En premier lieu, la Cour a confirmé que l’action collective ne permettrait pas d’atteindre l’objectif de l’économie des ressources judiciaires parce que, « à l’issue du litige, quelle qu’elle soit, il ne sera en définitive pas statué sur les réclamations » (soulignement dans l’original). Selon la Cour, le caractère distinctif de l’affaire Vaugeois est que « le succès de l’action collective ne permettra pas de faire concrètement avancer la cause de l’un ou l’autre des demandeurs individuels, et son rejet ne permettra pas plus d’obtenir une décision sur les réclamations de l’un ou l’autre des membres du groupe ».

Deuxièmement, en se fondant principalement sur la conclusion du juge saisi de la demande d’autorisation selon laquelle des actions individuelles en responsabilité étaient « inévitables » et qu’une action collective « ne serait qu’un simple prélude à de nombreux procès individuels », la Cour a statué que l’objectif du critère d’accès à la justice ne serait pas atteint en l’espèce, et a également abondé dans le sens du juge de première instance en concluant qu’une action devant la Cour provinciale était une solution de rechange à une action collective tout à fait appropriée.

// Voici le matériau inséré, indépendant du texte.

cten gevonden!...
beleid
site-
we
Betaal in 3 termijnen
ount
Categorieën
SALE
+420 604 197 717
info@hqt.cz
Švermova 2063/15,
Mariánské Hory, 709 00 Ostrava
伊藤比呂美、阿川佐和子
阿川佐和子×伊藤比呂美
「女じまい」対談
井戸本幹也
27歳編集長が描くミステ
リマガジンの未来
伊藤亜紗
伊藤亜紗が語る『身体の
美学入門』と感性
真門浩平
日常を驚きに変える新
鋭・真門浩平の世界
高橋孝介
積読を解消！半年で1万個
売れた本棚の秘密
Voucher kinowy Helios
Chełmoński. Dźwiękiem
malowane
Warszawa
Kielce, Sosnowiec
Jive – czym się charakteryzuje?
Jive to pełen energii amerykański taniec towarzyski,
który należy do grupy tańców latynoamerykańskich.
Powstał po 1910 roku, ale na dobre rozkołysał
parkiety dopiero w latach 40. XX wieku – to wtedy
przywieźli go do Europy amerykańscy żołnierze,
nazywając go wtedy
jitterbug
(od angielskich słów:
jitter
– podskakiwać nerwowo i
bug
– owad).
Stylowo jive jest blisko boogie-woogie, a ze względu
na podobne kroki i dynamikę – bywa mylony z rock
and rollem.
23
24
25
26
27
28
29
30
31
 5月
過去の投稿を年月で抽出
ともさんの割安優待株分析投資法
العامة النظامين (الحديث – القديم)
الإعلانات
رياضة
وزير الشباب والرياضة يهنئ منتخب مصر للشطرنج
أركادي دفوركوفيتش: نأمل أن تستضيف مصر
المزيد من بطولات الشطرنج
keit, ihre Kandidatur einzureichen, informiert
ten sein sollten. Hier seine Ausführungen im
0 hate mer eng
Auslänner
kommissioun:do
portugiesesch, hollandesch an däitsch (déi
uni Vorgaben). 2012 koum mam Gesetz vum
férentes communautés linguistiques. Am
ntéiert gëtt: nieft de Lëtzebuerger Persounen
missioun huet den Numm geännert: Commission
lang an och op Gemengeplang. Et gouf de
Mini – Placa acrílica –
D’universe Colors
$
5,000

Troisièmement, la Cour a affirmé que le juge de première instance n’avait pas erré en se fondant sur la possibilité hypothétique que le directeur de l’autorité provinciale chargée de la protection des consommateurs (BPCPA) intente une action à l’encontre des défenderesses, même si rien ne permettait de conclure à l’imminence d’une telle action. La Cour a conclu qu’un juge saisi d’une demande d’autorisation d’une action collective « pouvait statuer en toute équité en prenant pour hypothèse que les agents du pouvoir législatif utiliseront les outils à leur disposition pour protéger les consommateurs et amener des changements de comportement au besoin. »

Points à retenir :

  • Économie des ressources judiciaires : Le fait qu’une action collective, quelle qu’en soit l’issue (c’est-à-dire que les demandeurs obtiennent gain de cause ou que l’action collective soit rejetée), ne permette pas d’aboutir à une décision au sujet des demandes doit être pris en considération pour évaluer si l’autorisation du recours est de nature à permettre d’atteindre l’objectif d’économie des ressources judiciaires.
  • Accès à la justice : Le caractère « inévitable » des actions en responsabilité distinctes peut porter un coup fatal à l’argument selon lequel une action collective favorise l’accès à la justice. Par ailleurs, la procédure des petites créances offerte par les cours provinciales peut être préférable pour le règlement des réclamations des membres du groupe, même si certaines formes de réparation ne peuvent être accordées que par la cour supérieure de la province (p. ex. l’injonction et les dommages-intérêts punitifs), et non pas par une cour provinciale.
  • Modification des comportements : Une action collective n’est pas toujours nécessaire pour amener des changements de comportement concrets. Les tribunaux sont habilités à statuer en prenant pour hypothèse que le gouvernement utilisera les outils légaux à sa disposition pour protéger les consommateurs et susciter des changements de comportement.